The key identity we need is that for any $A(t)$ ($\det(A(t))$ may equal to $0$):
\begin{align*}
\frac{d(\det(A(t)))}{dt} = \sum_{i = 1}^n\sum_{j = 1}^n \frac{d a_{ij}(t)}{dt}A_{ij}(t) = \Tr\left(\frac{d(A(t))}{dt}\mathrm{adj}(A(t))\right), \tag{1}
\end{align*}
where
\begin{align*}
\adj(A(t)) = \begin{pmatrix} A_{11}(t) & A_{21}(t) & \cdots & A_{n1}(t) \\
A_{12}(t) & A_{22}(t) & \cdots & A_{n2}(t) \\
\vdots & \vdots & \ddots & \vdots \\
A_{1n}(t) & A_{2n}(t) & \cdots & A_{nn}(t)
\end{pmatrix}
\end{align*}
is the adjugate matrix of $A(t)$ thus it satisfies
\begin{align*}
A(t)\adj(A(t)) = \det(A(t))I_{(n)}.
\end{align*}
When $\det(A(t)) > 0$ hence $A(t)$ is invertible, $\adj(A(t)) = \det(A(t))A(t)^{-1}$, whence by the chain rule we have
\begin{align*}
\frac{d\log(\det(A(t)))}{dt} &= \frac{1}{\det(A(t))}\frac{d(\det(A(t)))}{dt}
= \frac{1}{\det(A(t))}\Tr\left(\frac{d(A(t))}{dt}\mathrm{adj}(A(t))\right) \\
&= \frac{1}{\det(A(t))}\Tr\left(\frac{d(A(t))}{dt}\det(A(t))A(t)^{-1}\right) 
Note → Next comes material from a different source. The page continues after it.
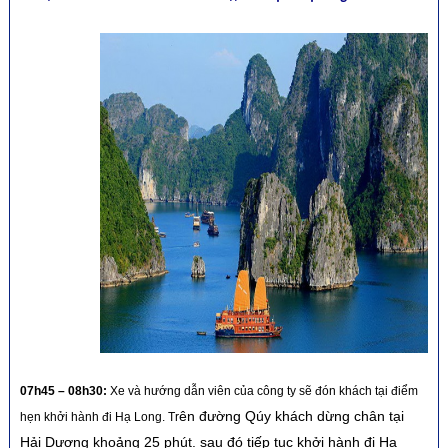
07h45 – 08h30:
Xe và hướng dẫn viên của công ty sẽ đón khách tại điểm
ên đường Qúy khách dừng chân tại
hẹn khởi hành đi Hạ Long. Tr
Hải Dương khoảng 25 phút. sau đó tiếp tục khởi hành đi Hạ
 = \Tr\left(\frac{d(A(t))}{dt}A(t)^{-1}\right).
\end{align*}
The proof of the first equality in $(1)$ is subtle and quite lengthy. If you are interested, I may post it as an appendix.
A: Suppose that there is $B(t)$ such that
$$ A(t)=e^{B(t)}. $$
Then
$$ \frac{d}{dt}\log |A(t)|=\frac{d}{dt}\log |e^{B(t)}|=\frac{d}{dt}\log e^{\text{Tr}B(t)}=\frac{d}{dt}\text{Tr}B(t). $$
On the other hand,
$$ \text{Tr}\left[A(t)^{-1} \frac{d}{dt} A(t) \right]=\text{Tr}\bigg[e^{-B(t)}e^{B(t)}B'(t)\bigg]=\text{Tr}B'(t)=\frac{d}{dt}\text{Tr}B(t). $$
So
$$ \frac{d}{dt}\log |A(t)|=\text{Tr}\left[A(t)^{-1} \frac{d}{dt} A(t) \right].$$
A: Nicholas Higham published a wonderful paper on the Unwinding Function
$$\eqalign{
{\cal U}(z) &= \frac{z-\log(e^z)}{2\pi i} 
  = \left\lceil\frac{Im(z)-\pi}{2\pi}\right\rceil \;\in\;{\mathbb Z} \\
}$$
Using this function one can write the following identity
$$\eqalign{
\log\det A
 &= {\rm tr}\log A - 2\pi i\cdot {\cal U}({\rm tr}\log A) \\
 &= {\rm tr}\log A - 2n\pi i \\
}$$
One of the many interesting properties of the unwinding function is that its derivative is zero, which leads directly to your formula, i.e.
$$\eqalign{
\frac{d(\log\det A)}{dt}
 &= \frac{d({\rm tr}\log A)}{dt} \\
 &= \operatorname{tr}\left(A^{-1}\frac{dA}{dt}\right) \\
}$$
The final equality follows from the identity
$$\eqalign{
\frac{d({\rm tr}(f(A)))}{dt}
 &= \operatorname{tr}\left(f'(A)\cdot\frac{dA}{dt}\right) \\
}$$
where $f$ is any analytic function and $f'$ is its derivative.
A: From $A(t)$ diagonalizable and $tr(BC)=tr(CB)$ we have $\log \det A(t)=tr \log A(t)$.
Next, $(A(t)^n)'=\sum_{k=0}^{n-1} A^k A'(t)A^{n-1-k}$ gives that for $f(z)=\sum_{n\ge 0} c_n z^n$ analytic on a disk containing $\|A(t)\|$ then $$tr(f(A(t)))'=\sum_{n=0}^\infty c_n \sum_{k=0}^{n-1} tr(A^k A'(t)A^{n-1-k})=\sum_{n=0}^\infty c_n \sum_{k=0}^{n-1} tr(A^{n-1}A'(t))$$ $$=tr( f'(A(t)) A'(t))$$
$f(z)=\log z$ is not analytic on such a disk, but by analytic continuation in $s$ of $tr(f(I+s(A(t)-I)))'$ it will still hold, ie. $$tr(\log(A(t)))' = tr(A(t)^{-1}A'(t))$$
No need that the eigenvalues of $A(t)$ are positive, just that $A(t)$ is differentiable, $\det(A(t))\ne 0$ and our choice of $tr \log A(t)$ is continuous in $t$.